Handicapping Your Business School Odds

Mr. Venture Bank

  • 760 GMAT (Q71%, V99%)
  • 2.76 GPA
  • Undergraduate degree in economics and geography from a public Ivy (UNC/UVA)
  • Work experience includes three years as a proprietary equities trader during the crash and two years as an analyst at a venture bank with two promotions, including one out of the analyst pool
  • “Since I’ve been here I’ve known three people who applied to B-school; the first attended Kelley, the second Columbia, and the third will attend Booth in the fall.”
  • Extracurricular involvement includes serving as vice president of a college fraternity, teaching English in a Costa Rican school in the summer of 2009; an annual MS walk; judge business plans for a statewide high school competition
  • “Clearly, my GPA will be a major barrier for me, and I don’t have a great excuse. I worked through college, up to three jobs at once, but my GPA is more related to a lack of direction and maturity.”
  • Goal: To parlay my experience to raise a fund that partners with VC and PE firms to provide credit to companies in developing economies where access to credit through traditional avenues is a challenge, particularly for growing companies that might not be throwing off enough free cash flow to meet traditional debt service.”
  • 27-year-old white male

Odds of Success:

Columbia: 30% to 40% (if early decision)

Chicago: 30% to 40%

Duke: 40+%

Michigan: 40+%

Cornell: 50+%

Virginia: 40+%

Sandy’s Analysis: Long story short—the fact that two out of three kids from your current “venture bank” went to top 10 schools (Columbia and Booth) and a 3rd kid went to Kelley is predictive. My guess is, your 760 GMAT (even with 70 pct Q) was better than theirs, and there is lots of evidence for schools like Columbia and Booth to wink at your GPA.

To wit, it was a long-ish time ago. You have a straight-line history of working in finance, your extras, while not knock-outs, are interesting enough, and working three jobs in college is a small mitigating factor, well, if they are predisposed to wink in the first place. I would try Columbia Early Decision, and really “rush them” by going to forums and visiting. They might have a hard time swallowing the 2.76 GPA, but I’d say you got a 30% to 40% chance there.

Similarly, Booth often winks at one weak point in an application if the rest is tight, as yours is. You next best chances for (sorta) Top 10 are Duke and Michigan. Cornell and UVA (~15 rankings) take guys like you because you seem deeply employable, given goals and history. That would help at other schools as well.
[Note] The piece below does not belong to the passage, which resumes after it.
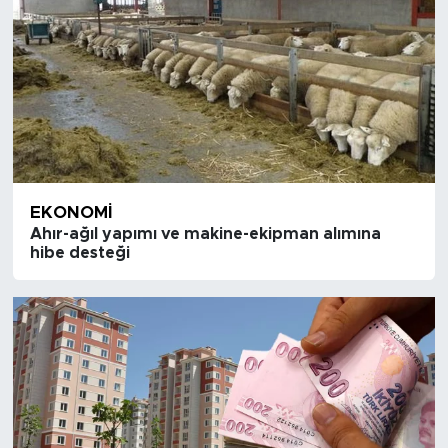
EKONOMI
Ahır-ağıl yapımı ve makine-ekipman alımına
hibe desteği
Your long-term goal statement, as you suggest (in original note) is too much of a business plan and also a reach. You say, “I would like to parlay that experience to raise a fund that partners with VC and PE firms to provide credit to companies in developing economies where access to credit through traditional avenues is a challenge, particularly for growing companies that might not be throwing off enough free cash flow to meet traditional debt service.”

Phew, a strong aspect of your story is how down-to-earth you are. The above idea sounds a bit spacey and unsupported by your history, even the summer you spent helping out in Costa Rica. Keep it simple and traditional. Hard-headedness and hire-ability are your strong suits, don’t go all fuzzy and aspirational.